= Pierre-François Flaugergues =

French lawyer and politician

Pierre-François Flaugergues (1767–1836) was a French lawyer who took an active part in national politics between January 1813 and September 1816.

==Biography==
Flaugergues was born on 14 January 1767 in Saint-Cyprien, Aveyron. He was a member of the National Assembly and the Chamber of Deputies representing:
- Aveyron (6 January 1813 – 4 June 1814) — Sat with the opposition.
- Aveyron (4 June 1814 – 20 March ) — Sat with the Royalists.
- Aveyron (15 May 1815 – 13 July 1815) — Sat with the opposition.
- Aveyron (22 August 1815 – 5 September 1816) — Sat with the moderates.
He died on 31 October 1836 in Brie, Ariège.
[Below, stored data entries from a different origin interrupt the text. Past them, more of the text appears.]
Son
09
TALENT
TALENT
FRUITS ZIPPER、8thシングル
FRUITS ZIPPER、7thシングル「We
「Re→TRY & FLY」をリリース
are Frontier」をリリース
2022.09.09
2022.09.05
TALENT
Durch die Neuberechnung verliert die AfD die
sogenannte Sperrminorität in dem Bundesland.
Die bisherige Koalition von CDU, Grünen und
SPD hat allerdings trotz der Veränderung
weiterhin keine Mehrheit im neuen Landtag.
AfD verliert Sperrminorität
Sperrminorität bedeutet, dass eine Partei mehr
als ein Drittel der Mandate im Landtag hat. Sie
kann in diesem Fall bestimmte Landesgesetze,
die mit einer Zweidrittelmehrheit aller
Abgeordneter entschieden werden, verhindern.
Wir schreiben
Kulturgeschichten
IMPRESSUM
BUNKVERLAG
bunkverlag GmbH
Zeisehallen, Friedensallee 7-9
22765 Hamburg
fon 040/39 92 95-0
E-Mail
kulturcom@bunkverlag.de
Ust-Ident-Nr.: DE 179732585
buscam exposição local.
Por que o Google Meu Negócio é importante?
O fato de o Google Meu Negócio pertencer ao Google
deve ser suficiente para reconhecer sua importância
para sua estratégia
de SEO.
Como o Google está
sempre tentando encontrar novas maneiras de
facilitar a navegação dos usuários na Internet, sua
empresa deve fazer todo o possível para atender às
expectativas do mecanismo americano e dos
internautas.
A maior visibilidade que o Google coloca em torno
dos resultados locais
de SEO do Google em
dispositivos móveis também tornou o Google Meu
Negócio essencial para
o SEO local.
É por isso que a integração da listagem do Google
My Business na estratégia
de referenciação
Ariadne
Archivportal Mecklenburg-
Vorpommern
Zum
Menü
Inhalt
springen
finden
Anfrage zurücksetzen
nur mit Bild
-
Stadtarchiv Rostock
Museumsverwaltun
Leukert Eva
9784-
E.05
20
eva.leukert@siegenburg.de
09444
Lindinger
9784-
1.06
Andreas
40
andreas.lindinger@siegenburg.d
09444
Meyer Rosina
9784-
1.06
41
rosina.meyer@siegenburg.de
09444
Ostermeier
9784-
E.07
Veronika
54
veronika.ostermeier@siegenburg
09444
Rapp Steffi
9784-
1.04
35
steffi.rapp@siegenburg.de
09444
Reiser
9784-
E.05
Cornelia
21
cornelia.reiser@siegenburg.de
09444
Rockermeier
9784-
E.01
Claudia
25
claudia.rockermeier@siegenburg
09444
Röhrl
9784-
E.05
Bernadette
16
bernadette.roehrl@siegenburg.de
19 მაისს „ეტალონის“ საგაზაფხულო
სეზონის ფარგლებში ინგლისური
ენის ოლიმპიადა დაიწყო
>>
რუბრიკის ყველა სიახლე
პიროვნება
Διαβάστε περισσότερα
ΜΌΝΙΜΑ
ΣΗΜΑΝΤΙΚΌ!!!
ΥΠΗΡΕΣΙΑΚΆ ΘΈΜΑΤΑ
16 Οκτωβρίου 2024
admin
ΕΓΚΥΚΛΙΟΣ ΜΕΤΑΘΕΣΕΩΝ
In December 1813 he was a member of the committee of three that prepared an address to Napoleon Bonaparte on the state of the nation. On 21 June 1815 shortly after the French defeat at the Battle of Waterloo and shortly before the abdication of Napoleon Boneparte as Emperor of the French, Flaugergues was on the commission of five members consisting of the President and Vice presidents of the Chamber of Deputies, to collect, in concert with the Cabinet and with a Committee from the House of Peers, the fullest information upon the state of France, and to propose suitable measures of safety. Their findings, while not recommending his abdication, made Napoleon's position untenable and he abdicated on 25 June 1815. Flaugergues was one of five commissioners appointed by the French Provisional Government to negotiate peace terms with the Duke of Wellington and Prince Blücher, the commanders of the advancing Coalition armies.